- Exercise
From the entries below, copy every line that has the word "включительно".

[Transcribed page contents]
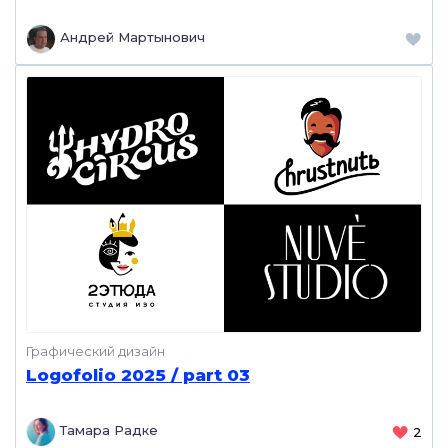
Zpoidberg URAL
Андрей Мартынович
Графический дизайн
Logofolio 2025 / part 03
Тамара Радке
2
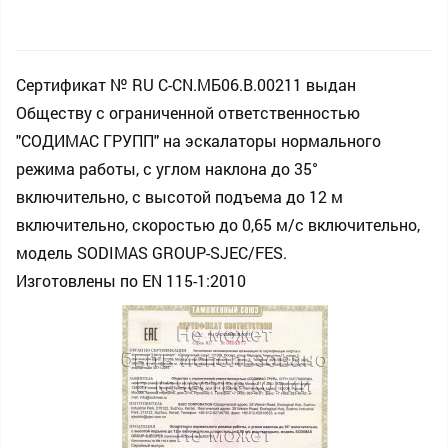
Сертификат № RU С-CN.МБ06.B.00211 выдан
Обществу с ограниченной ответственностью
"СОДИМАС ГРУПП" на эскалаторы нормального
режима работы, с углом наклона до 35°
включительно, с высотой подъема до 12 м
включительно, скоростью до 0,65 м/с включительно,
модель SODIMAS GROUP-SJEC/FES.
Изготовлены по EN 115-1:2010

- Task response
включительно, с высотой подъема до 12 м
включительно, скоростью до 0,65 м/с включительно,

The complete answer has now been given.